L'intérêt industriel de cette approche dépasse la fraise. Shepherd cite notamment l'avocat, l'ananas et le pawpaw, fruits dont la maturité est indétectable à l'oeil nu et qui résistent mal au transport ou à la mécanisation classique. Pour les intégrateurs en agri-tech, la combinaison sensorimotrice de ce gripper ouvre une voie concrète vers la récolte automatisée de fruits fragiles à haute valeur ajoutée, un segment aujourd'hui encore très dépendant de la main d'oeuvre humaine. La propriété clé du système est que les jauges de contrainte optiques partagent les mêmes propriétés mécaniques que la structure du doigt souple, ce qui élimine la discontinuité mécanique typique des capteurs rigides greffés sur des actionneurs mous. C'est un point de conception non trivial : les capteurs ne perturbent pas le comportement du préhenseur, ils en font partie intégrante.

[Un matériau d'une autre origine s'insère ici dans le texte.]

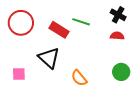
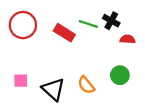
black cross: (118, 15) -> (111, 21), moved
black triangle: (49, 58) -> (53, 89), moved
green circle: (121, 72) -> (120, 75), moved

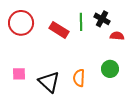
green line: (88, 24) -> (81, 22), turned 72
orange semicircle: (86, 85) -> (79, 78), turned 42

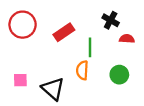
green line: (81, 22) -> (90, 47), moved
red rectangle: (59, 30) -> (64, 32), turned -66
orange semicircle: (79, 78) -> (82, 70), moved

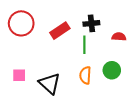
black cross: (111, 20) -> (91, 23), moved, turned -35
orange semicircle: (82, 70) -> (85, 75), moved

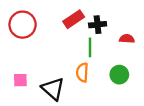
red rectangle: (60, 31) -> (74, 19), moved
orange semicircle: (85, 75) -> (82, 72), moved

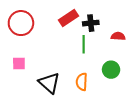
orange semicircle: (82, 72) -> (82, 82), moved
pink square: (20, 80) -> (19, 64), moved

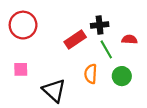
red rectangle: (69, 18) -> (75, 39), moved
green line: (84, 44) -> (106, 49), moved, turned -30
orange semicircle: (82, 82) -> (91, 74), moved

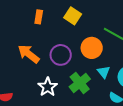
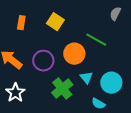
white star: (48, 87) -> (15, 93), moved

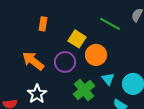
yellow square: (55, 22) -> (77, 39), moved
green line: (96, 40) -> (110, 24), moved

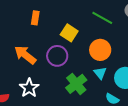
orange circle: (96, 55) -> (100, 50), moved

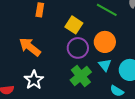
purple circle: (57, 56) -> (78, 48), moved

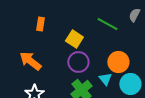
orange circle: (105, 42) -> (118, 62), moved

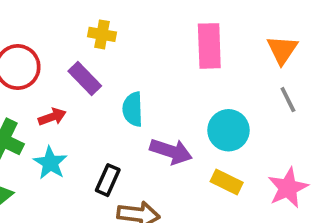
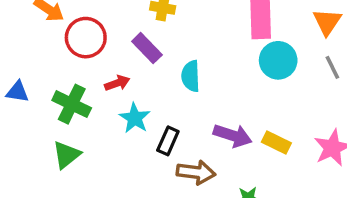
cyan circle: (228, 130) -> (278, 60), moved
purple arrow: (171, 151) -> (233, 136), moved
cyan star: (50, 163) -> (135, 118), moved

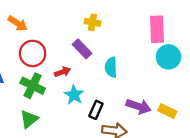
red circle: (86, 38) -> (33, 53), moved

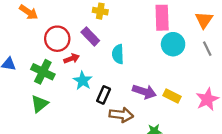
red circle: (33, 53) -> (57, 39), moved

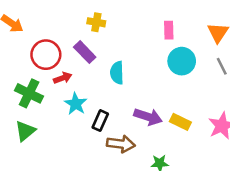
pink rectangle: (162, 18) -> (169, 30), size x0.6

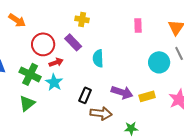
cyan circle: (182, 61) -> (159, 62), moved
cyan star: (76, 104) -> (54, 82), moved
yellow rectangle: (180, 122) -> (147, 96), turned -42

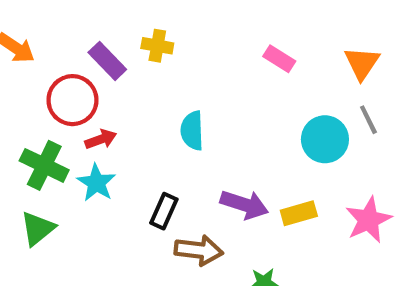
pink rectangle: (138, 25) -> (279, 59), turned -56
purple rectangle: (73, 42) -> (107, 61), moved

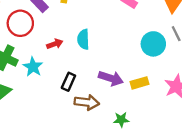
red arrow: (101, 139) -> (55, 44), moved

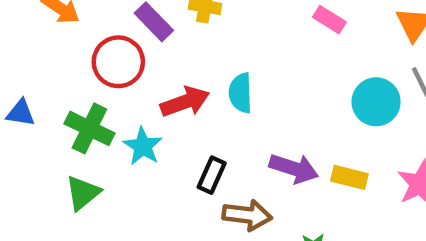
red arrow: (55, 44) -> (185, 102), size x1.5
yellow rectangle: (140, 83) -> (349, 177), turned 30

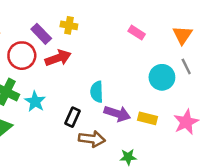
cyan semicircle: (241, 93) -> (97, 92), moved
red arrow: (185, 102) -> (58, 58), moved

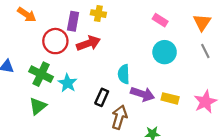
purple rectangle: (41, 34) -> (73, 21), turned 54
cyan circle: (162, 77) -> (165, 52), moved
brown arrow: (92, 139) -> (119, 117), turned -80

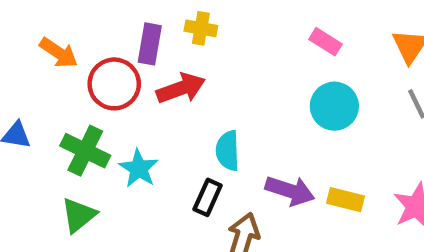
orange arrow: (27, 15) -> (59, 53), moved
cyan semicircle: (124, 74) -> (228, 151), moved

Le laboratoire Organic Robotics Lab travaille depuis plusieurs années sur l'extension des capteurs fibre optique étirables aux systèmes robotiques souples, après en avoir démontré le potentiel pour la proprioception et la perception tactile dynamique. La collaboration avec le département d'agriculture de Cornell marque une inflexion appliquée dans des travaux jusqu'ici majoritairement fondamentaux. Sur le plan concurrentiel, plusieurs acteurs se positionnent dans la récolte robotisée douce : Abundant Robotics (racheté), Tortuga AgTech, ou encore le projet Agrobot en Europe, mais la plupart s'appuient sur vision seule ou sur des capteurs de force rigides. L'originalité de Cornell réside dans l'intégration sensorielle mécano-optique dans la structure même du préhenseur. Le dispositif est au stade de prototype de recherche, aucun calendrier de commercialisation ni partenariat industriel n'a été annoncé à ce jour.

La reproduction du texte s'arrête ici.